Érase una vez una familia en la que había siete hijas. Un día, cuando el padre salió a juntar leña, encontró siete huevos de pato silvestre. Los llevó a casa, pero no pensó en dárselos a sus hijas, pues pensaba comérselos él mismo con su esposa. Por la noche, la hija mayor se despertó y preguntó a su madre qué estaba cocinando. La madre dijo:
—Estoy cocinando huevos de pato silvestre. Te daré uno, pero no le digas a tus hermanas.
Y el dio uno. Entonces la segunda hija se levantó, y le preguntó a su madre qué estaba cocinando. Ella respondió:
—Huevos de pato silvestre. Si no le dices a tus hermanas, te daré uno.
Y así fue. Al final, las hijas se comieron todos los huevos y no quedó ninguno.
Por la mañana el padre estaba muy enojado con sus hijas y dijo:
—¿Quién quiere venir con la abuela? —pero su intención era llevar a las niñas al monte y dejar que se las comieran los lobos. Las mayores sospecharon esto y dijeron:
—¡No iremos!
—Nosotras iremos contigo —dijeron las dos menores. Y partieron con su padre.
Después de viajar un rato, preguntaron:
—¿Llegaremos pronto a la casa de la abuela?
—Enseguida —respondió su padre. Y cuando llegaron al monte, les dijo—. Esperen aquí. Iré al pueblo antes que ustedes y le diré a la abuela que irán para allá.
Y se marchó con la carreta. Ellas esperaron y esperaron, pero su padre no volvía. Al final decidieron que su padre no volvería y que las había dejado solas en la montaña. Así que se adentraron más y más en las colinas buscando refugio para pasar la noche.
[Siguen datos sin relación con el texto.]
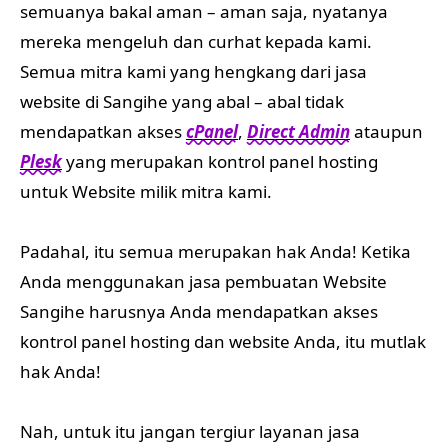
semuanya bakal aman – aman saja, nyatanya
mereka mengeluh dan curhat kepada kami.
Semua mitra kami yang hengkang dari jasa
website di Sangihe yang abal – abal tidak
mendapatkan akses
cPanel
,
Direct Admin
ataupun
Plesk
yang merupakan kontrol panel hosting
untuk Website milik mitra kami.
Padahal, itu semua merupakan hak Anda! Ketika
Anda menggunakan jasa pembuatan Website
Sangihe harusnya Anda mendapatkan akses
kontrol panel hosting dan website Anda, itu mutlak
hak Anda!
Nah, untuk itu jangan tergiur layanan jasa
Entonces vieron una gran piedra. Decidieron utilizarla como almohada y la hicieron rodar hasta el lugar donde iban a dormir. Entonces vieron que la piedra era la puerta de una cueva. Había una luz en la cueva y entraron en ella. La luz que habían visto venía de muchas piedras preciosas y joyas de todo tipo que había dentro de la cueva, que pertenecían a un lobo y un zorro. Tenían varios tarros de piedras preciosas y perlas que brillaban de noche. Las niñas dijeron:
—¡Que cueva más bonita! Vamos a tumbarnos y acostarnos a dormir —pues había dos camas de oro con fundas bordadas en oro. Así que se acostaron y se quedaron dormidas.
Por la noche llegaron el lobo y el zorro. El lobo dijo:
—Huelo carne humana.
—¡Tonterías! No hay seres humanos que puedan entrar a nuestra cueva. La cerramos muy bien —respondió el zorro.
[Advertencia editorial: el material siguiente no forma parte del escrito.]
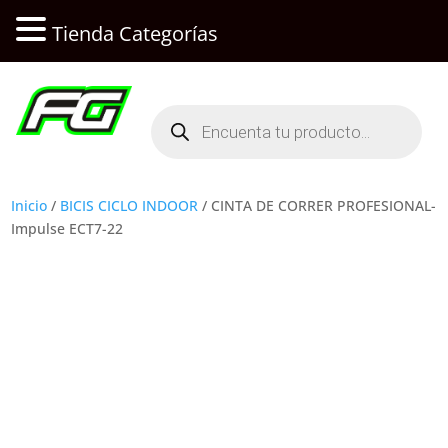
Tienda Categorías
Búsqueda
de
productos
Inicio
/
BICIS CICLO INDOOR
/ CINTA DE CORRER PROFESIONAL-
Impulse ECT7-22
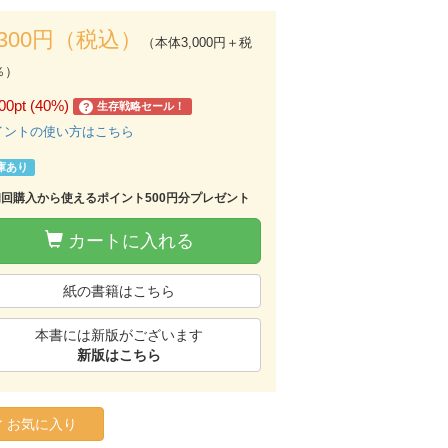
,300円（税込）
（本体3,000円＋税
％）
00pt (40%)
生存戦略セール！
?
イントの使い方はこちら
庫あり
初回購入から使えるポイント500円分プレゼント
カートに入れる
紙の書籍はこちら
本書には新版がございます
新版はこちら
お気に入り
—Muy bien, entonces acostémonos en nuestras camas y durmamos —dijo el lobo. Pero el zorro le contestó:
—Acurruquémonos en los calderos junto al fuego.
Un caldero era de oro y otro de plata, y se acurrucaron en ellos.
Cuando las niñas se levantaron por la mañana, vieron al lobo y el zorro acostados allí y se asustaron mucho. Pusieron las tapas en los calderos y amontonaron sobre ellos varias piedras pesadas, para que no pudieran volver a salir. Luego encendieron el fuego. El lobo y el zorro dijeron:
—¡Que hermosa mañana cálida! ¿Cómo es posible?
Pero entonces empezó a hacer demasiado calor para ellos. Se dieron cuenta que las niñas habían encendido el fuego y gritaron:
—¡Déjennos salir! Les daremos muchas piedras preciosas y mucho oro, y no les haremos daño.
Pero las niñas no hicieron caso y siguieron haciendo más fuego. Y ese fue el fin del lobo y el zorro en los calderos.
Entonces las niñas vivieron durante varios días en la cueva. Pero su padre se arrepintió de haberlas dejado en la montaña y fue a buscarlas. Se sentó a descansar en la piedra que había delante de la cueva y golpeó su pipa contra ella para vaciar la ceniza. Entonces las niñas gritaron desde dentro:
—¿Quién llama a nuestra puerta?
—¿Esas son las voces de mis hijas? —respondió el padre.
—¿Esa es la voz de nuestro padre?
Entonces apartaron la piedra, vieron que era su padre y su padre se alegró de verlas. Se sorprendió de encontrarlas en una cueva llena de piedras preciosas, y ellas le contaron toda la historia. Entonces su padre llamó a gente para que lo ayudara a llevar las joyas a casa. Y cuando llegaron a casa, su esposa se preguntó de dónde había sacado todos aquellos tesoros. El padre y las hijas le contaron todo, y se convirtieron en una familia muy rica que vivió feliz hasta el final de sus días.